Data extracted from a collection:
=== Begin Enclosure ===
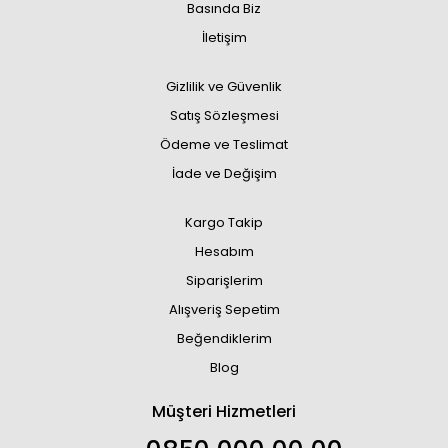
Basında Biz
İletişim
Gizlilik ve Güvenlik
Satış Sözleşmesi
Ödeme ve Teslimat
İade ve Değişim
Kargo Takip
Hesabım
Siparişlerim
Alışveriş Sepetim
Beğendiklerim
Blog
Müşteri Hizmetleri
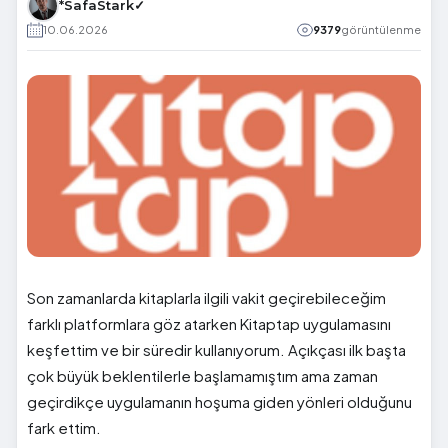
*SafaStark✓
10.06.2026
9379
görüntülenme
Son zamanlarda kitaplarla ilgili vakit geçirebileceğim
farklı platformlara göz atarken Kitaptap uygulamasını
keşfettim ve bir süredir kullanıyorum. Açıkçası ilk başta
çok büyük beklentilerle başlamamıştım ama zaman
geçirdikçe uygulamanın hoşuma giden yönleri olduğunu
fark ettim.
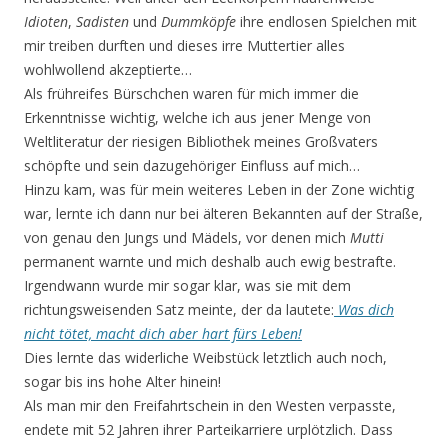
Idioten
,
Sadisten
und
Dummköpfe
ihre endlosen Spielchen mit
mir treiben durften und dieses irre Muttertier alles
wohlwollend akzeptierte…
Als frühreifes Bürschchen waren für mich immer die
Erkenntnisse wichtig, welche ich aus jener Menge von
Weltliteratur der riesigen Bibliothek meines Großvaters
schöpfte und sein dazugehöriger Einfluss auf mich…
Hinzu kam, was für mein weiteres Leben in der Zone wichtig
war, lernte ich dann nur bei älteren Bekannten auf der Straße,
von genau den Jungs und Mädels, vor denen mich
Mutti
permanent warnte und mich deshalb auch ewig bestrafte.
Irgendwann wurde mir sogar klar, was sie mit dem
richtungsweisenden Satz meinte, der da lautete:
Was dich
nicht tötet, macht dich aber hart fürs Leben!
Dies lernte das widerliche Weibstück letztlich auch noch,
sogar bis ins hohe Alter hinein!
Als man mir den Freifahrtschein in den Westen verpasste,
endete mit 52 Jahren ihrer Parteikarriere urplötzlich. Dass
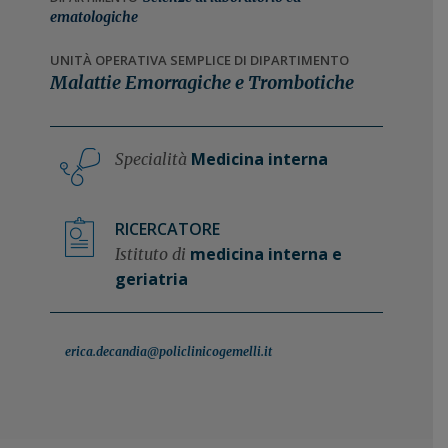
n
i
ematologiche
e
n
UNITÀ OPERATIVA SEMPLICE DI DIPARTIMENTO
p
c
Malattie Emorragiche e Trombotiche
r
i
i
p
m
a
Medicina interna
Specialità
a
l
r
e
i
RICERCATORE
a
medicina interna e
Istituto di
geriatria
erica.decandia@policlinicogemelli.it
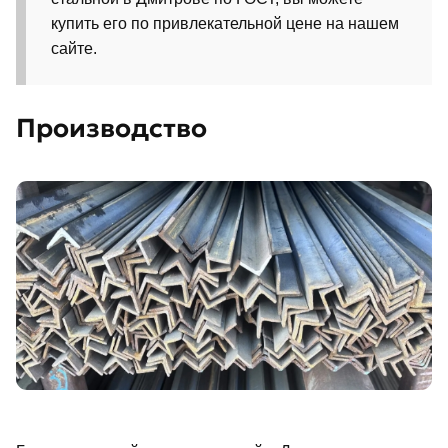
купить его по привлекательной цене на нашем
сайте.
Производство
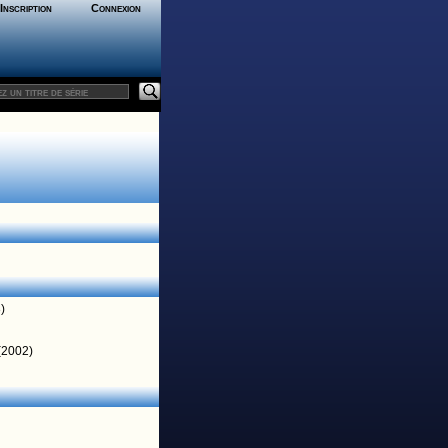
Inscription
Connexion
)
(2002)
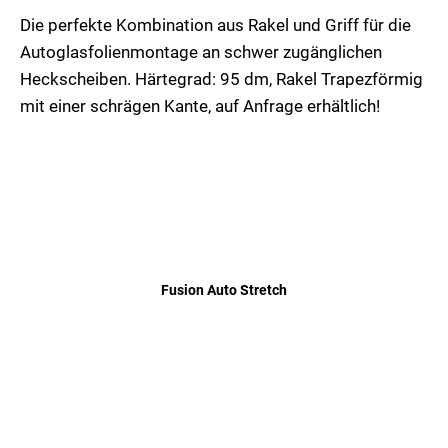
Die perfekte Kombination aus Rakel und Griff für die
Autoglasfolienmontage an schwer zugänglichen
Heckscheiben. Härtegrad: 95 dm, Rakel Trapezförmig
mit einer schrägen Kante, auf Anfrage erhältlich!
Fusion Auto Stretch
=== End Enclosure ===
§ Exercise: Up to and including the line that holds "Son zamanlarda kitaplarla", restate word for word each line of the records from their start, and only those lines, leaving out the pictures.

§ Response to this task:
Basında Biz
İletişim
Gizlilik ve Güvenlik
Satış Sözleşmesi
Ödeme ve Teslimat
İade ve Değişim
Kargo Takip
Hesabım
Siparişlerim
Alışveriş Sepetim
Beğendiklerim
Blog
Müşteri Hizmetleri
*SafaStark✓
10.06.2026
9379
görüntülenme
Son zamanlarda kitaplarla ilgili vakit geçirebileceğim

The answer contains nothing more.